*About this task*
Write out every line from the listing below where the string "Traumdeutung" is found.

[[ Data for the task, beginning ]]

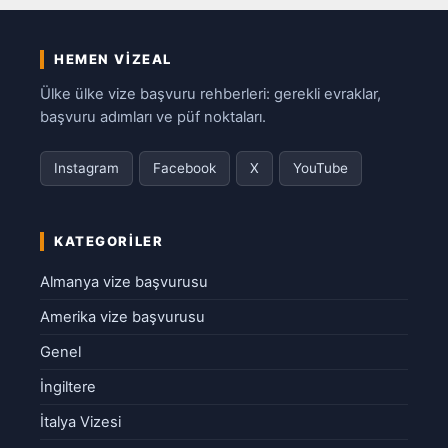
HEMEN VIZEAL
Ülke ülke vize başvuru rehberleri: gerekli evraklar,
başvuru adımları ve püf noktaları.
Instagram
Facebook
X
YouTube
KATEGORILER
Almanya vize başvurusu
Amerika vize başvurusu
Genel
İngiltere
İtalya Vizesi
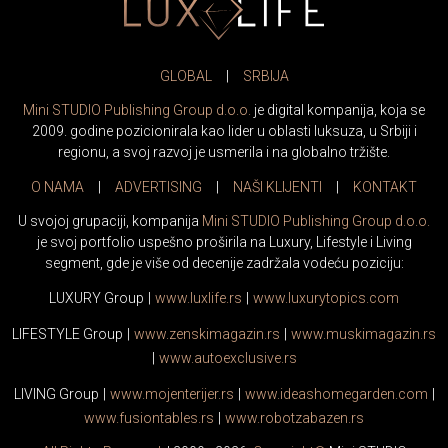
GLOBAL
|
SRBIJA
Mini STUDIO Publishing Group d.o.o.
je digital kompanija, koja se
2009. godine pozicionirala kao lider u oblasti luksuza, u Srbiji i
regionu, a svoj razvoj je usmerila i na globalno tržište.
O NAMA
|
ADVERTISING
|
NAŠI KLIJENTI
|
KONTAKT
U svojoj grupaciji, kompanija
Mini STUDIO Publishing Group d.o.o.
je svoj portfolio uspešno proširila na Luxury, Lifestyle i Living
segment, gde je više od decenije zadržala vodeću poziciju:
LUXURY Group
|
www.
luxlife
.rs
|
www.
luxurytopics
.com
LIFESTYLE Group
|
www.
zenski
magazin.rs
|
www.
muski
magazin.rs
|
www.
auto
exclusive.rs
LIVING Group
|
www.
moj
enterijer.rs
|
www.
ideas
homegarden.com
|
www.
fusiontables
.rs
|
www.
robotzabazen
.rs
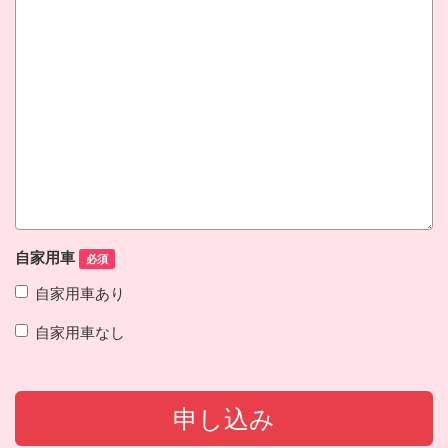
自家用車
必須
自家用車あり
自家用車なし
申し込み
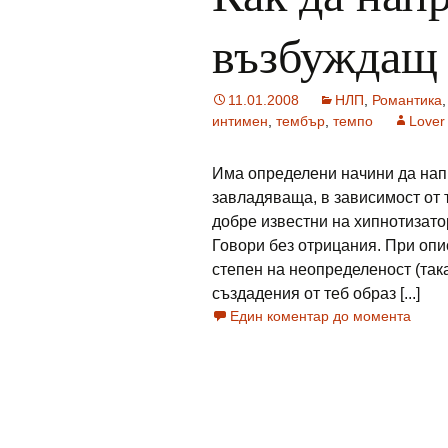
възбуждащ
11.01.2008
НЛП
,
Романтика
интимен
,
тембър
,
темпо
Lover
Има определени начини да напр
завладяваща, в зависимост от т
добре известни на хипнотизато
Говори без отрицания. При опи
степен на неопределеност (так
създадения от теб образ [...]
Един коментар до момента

[[ Data for the task, end ]]
[[ Data for the task, beginning ]]

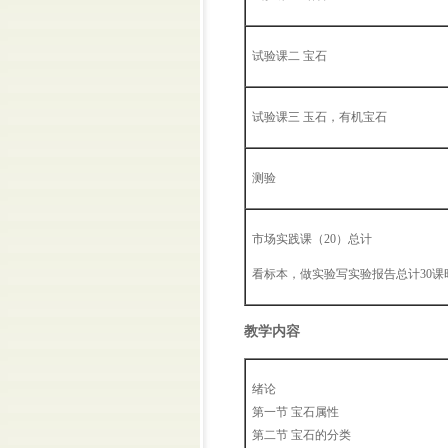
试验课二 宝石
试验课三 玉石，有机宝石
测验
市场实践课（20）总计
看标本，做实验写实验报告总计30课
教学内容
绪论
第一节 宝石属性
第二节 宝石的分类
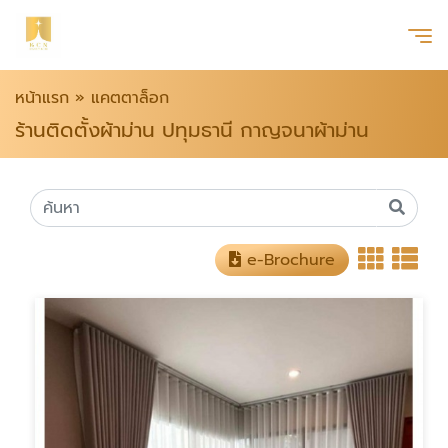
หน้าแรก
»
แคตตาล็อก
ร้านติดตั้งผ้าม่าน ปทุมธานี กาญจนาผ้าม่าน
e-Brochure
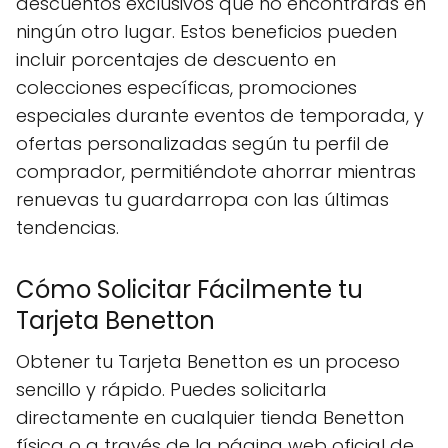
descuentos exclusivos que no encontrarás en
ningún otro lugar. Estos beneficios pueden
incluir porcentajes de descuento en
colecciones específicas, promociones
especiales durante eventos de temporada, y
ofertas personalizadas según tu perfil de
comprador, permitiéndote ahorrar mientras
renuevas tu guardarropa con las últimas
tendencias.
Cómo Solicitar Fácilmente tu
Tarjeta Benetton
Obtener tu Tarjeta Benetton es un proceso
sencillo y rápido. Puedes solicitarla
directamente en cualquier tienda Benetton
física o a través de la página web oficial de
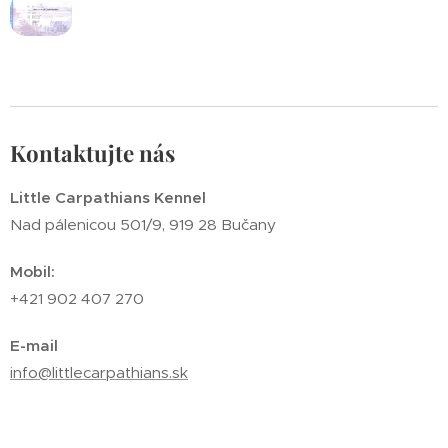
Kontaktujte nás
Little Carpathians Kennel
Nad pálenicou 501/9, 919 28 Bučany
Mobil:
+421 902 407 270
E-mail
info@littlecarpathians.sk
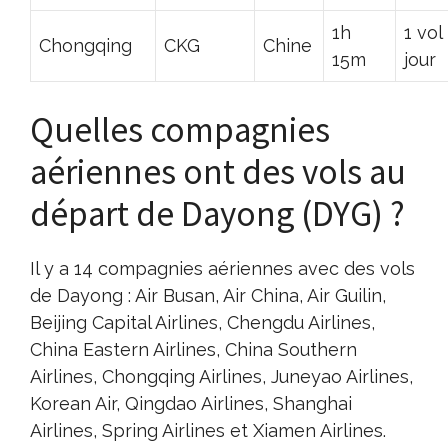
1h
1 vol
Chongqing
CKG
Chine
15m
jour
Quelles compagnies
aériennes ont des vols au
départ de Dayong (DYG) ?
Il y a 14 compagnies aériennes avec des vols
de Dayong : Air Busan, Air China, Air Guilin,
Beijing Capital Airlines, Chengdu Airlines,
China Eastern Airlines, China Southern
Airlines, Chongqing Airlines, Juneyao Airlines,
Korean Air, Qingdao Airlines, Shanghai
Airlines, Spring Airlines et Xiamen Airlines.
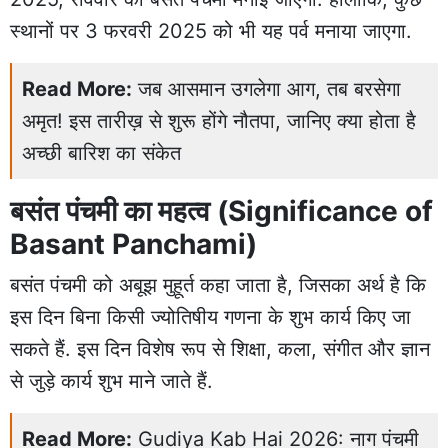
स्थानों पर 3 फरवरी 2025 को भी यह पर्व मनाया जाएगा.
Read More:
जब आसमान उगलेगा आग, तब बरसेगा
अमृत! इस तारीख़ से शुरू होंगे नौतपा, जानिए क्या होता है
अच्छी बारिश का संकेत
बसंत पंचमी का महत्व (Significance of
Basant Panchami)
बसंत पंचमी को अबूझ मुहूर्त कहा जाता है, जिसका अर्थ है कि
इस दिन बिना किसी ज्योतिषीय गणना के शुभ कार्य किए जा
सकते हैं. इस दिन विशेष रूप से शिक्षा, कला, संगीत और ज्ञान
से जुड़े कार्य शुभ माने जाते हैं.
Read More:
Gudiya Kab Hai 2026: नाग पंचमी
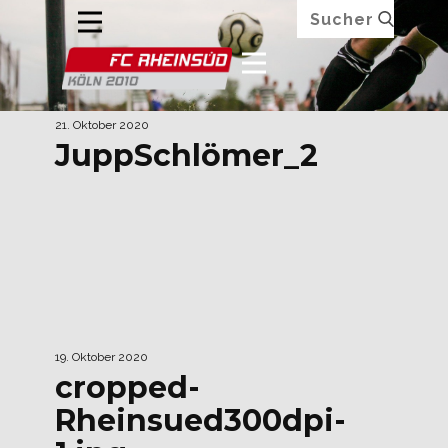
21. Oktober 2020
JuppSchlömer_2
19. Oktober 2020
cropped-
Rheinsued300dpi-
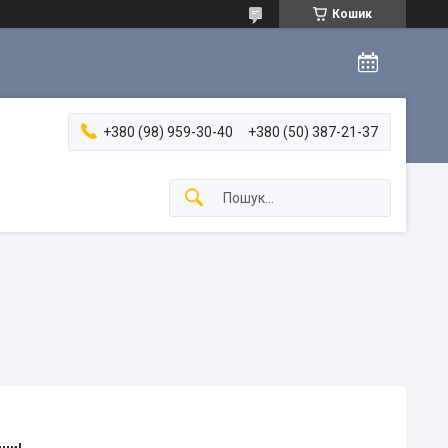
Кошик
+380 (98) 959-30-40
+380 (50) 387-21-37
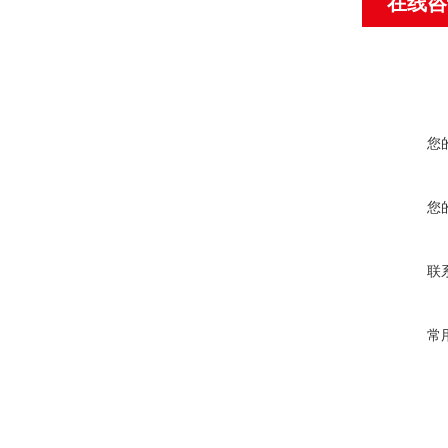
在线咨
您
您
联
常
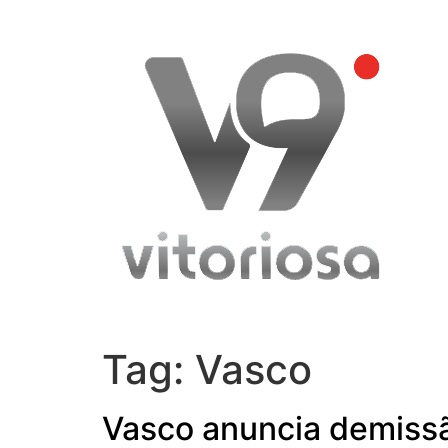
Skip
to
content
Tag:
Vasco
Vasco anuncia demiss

[[ Data for the task, end ]]
[[ Data for the task, beginning ]]

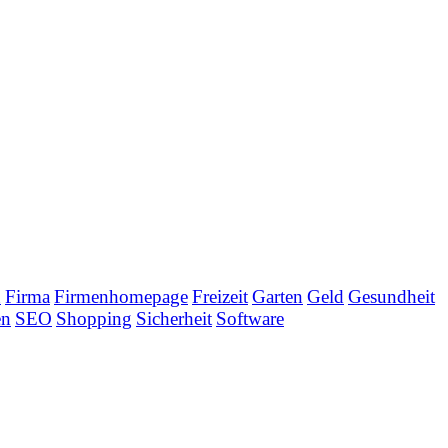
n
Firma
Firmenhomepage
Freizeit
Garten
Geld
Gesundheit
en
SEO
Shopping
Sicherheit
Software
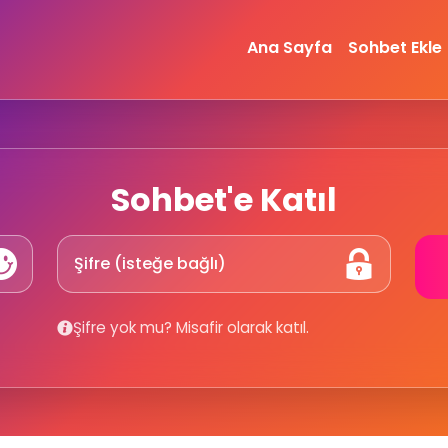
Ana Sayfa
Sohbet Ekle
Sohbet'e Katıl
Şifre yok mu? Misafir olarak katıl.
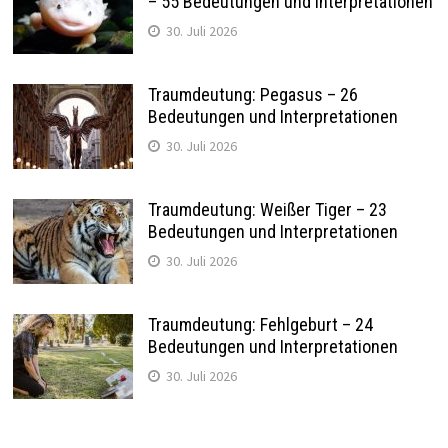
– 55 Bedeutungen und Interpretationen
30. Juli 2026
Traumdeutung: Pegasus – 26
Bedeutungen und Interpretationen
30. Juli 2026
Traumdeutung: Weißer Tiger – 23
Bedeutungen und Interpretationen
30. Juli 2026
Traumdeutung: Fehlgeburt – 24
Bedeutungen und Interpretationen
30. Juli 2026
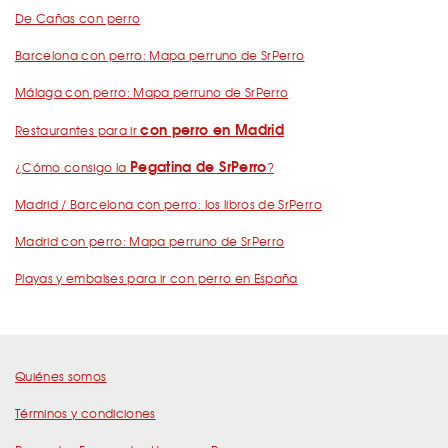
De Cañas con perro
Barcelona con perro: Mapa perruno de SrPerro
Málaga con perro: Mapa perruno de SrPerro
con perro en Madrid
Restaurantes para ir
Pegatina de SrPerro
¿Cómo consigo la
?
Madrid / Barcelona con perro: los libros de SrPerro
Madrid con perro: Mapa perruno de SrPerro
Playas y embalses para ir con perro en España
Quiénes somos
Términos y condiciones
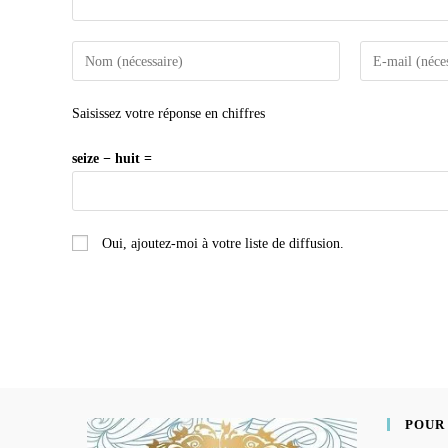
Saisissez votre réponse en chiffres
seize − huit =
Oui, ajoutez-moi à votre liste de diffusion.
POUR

[[ Data for the task, end ]]

*Problem solution*
Traumdeutung: Pegasus – 26
Traumdeutung: Weißer Tiger – 23
Traumdeutung: Fehlgeburt – 24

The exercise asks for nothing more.